私のダンス作品の特徴は、物語や感情そのものを説明することではなく、感覚やまわりの情景に訴えることを創造の源としています。そして、身体から発する生命観を余すことなく滲み出させたいと考えています。そして観客一人一人の個人的な記憶や感性を呼び覚まし、変化をもたらすと信じています。
コンテンポラリーダンスの魅力
コンテンポラリーダンスは1980年代以降に興った流れで、現代アートとともに注目されるようになりました。ただしその定義はいまだあいまいで、ルールに縛られない、ボーダレスなダンスともいえます。極端に言えば、劇場で演じる必要もなく、踊りの経験や技術がなくてもかまわないわけです。また、科学技術の研究分野とのコラボレーションなど、実験的なチャレンジも可能です。それだけに、ダンサーや振付家の美学や感性が問われます。こういった試みには安心材料がありませんから、観客に受け入れられるときと、そうでないときがあります。

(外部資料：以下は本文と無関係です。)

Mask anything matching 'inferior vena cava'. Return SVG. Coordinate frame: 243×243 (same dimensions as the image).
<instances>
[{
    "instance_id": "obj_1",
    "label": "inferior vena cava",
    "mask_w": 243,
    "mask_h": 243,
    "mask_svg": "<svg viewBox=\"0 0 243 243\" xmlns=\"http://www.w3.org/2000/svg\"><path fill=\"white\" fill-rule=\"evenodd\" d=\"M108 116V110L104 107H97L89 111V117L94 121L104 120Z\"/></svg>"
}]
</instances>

しかしそれも承知の上で、従来のダンスのあるべき姿を裏切って冒険することが、コンテンポラリーの魅力のひとつです。
現在は、ダンスの世界も大きな変化を迎えています。20世紀のアートを築いた巨匠と呼ばれていた先人たちが去り、次の世代に移る過渡期といえます。伝統芸能であっても、例えば邦楽と洋舞などの組み合わせのように、時代にマッチさせようとさまざまな試みを重ねています。こういった「ちょっとずれたこと」を試行錯誤する、その繰り返しがダンスをじわじわと進化させていくのです。

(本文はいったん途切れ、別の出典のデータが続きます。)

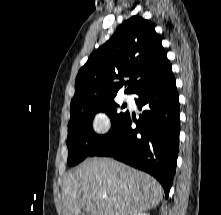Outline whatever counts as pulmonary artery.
<instances>
[{
  "mask_svg": "<svg viewBox=\"0 0 221 215\" xmlns=\"http://www.w3.org/2000/svg\"><path fill=\"white\" fill-rule=\"evenodd\" d=\"M125 99H126V101H128L129 103H132V102H133V97H132L131 95H129V94H126V95H125Z\"/></svg>",
  "mask_w": 221,
  "mask_h": 215,
  "instance_id": "e3ab8cb5",
  "label": "pulmonary artery"
}]
</instances>
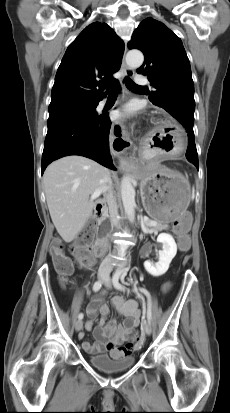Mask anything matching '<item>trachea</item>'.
Segmentation results:
<instances>
[{
	"mask_svg": "<svg viewBox=\"0 0 230 413\" xmlns=\"http://www.w3.org/2000/svg\"><path fill=\"white\" fill-rule=\"evenodd\" d=\"M125 84H126V87H127L128 89H130V90H139V89H143V88H144V87H142V86H138L137 84H135V83L132 81V79L129 78V77H126V78H125ZM115 94H118V88H117V86H114V87L111 89V91H110V95H115Z\"/></svg>",
	"mask_w": 230,
	"mask_h": 413,
	"instance_id": "3493384b",
	"label": "trachea"
}]
</instances>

コンテンポラリーダンスもいずれ長い歴史の中で評価されるときが来ますが、「21世紀前半は多くの人がダンスを楽しんだ」といわれるように、このフィールドでがんばる人たちが注目されるようになることが大切です。
大学とダンス
筑波大学で専門的にダンスを学び、教えるということには大きな意味があります。ただ振り付けどおりに踊り、テクニックを競うだけではなく、自分の身体をどのように取り扱うかを考え、他人の新体制との違いを理解する、そういった客観的な視点を持つことは、ダンスに取り組む上で大きな糧になります。また、ダンスを自分の世界のすべてにせず、社会の中のひとつの要素として捉え、その果たすべき役割を理解することも、ダンサーを目指す人にこそ大事な感覚です。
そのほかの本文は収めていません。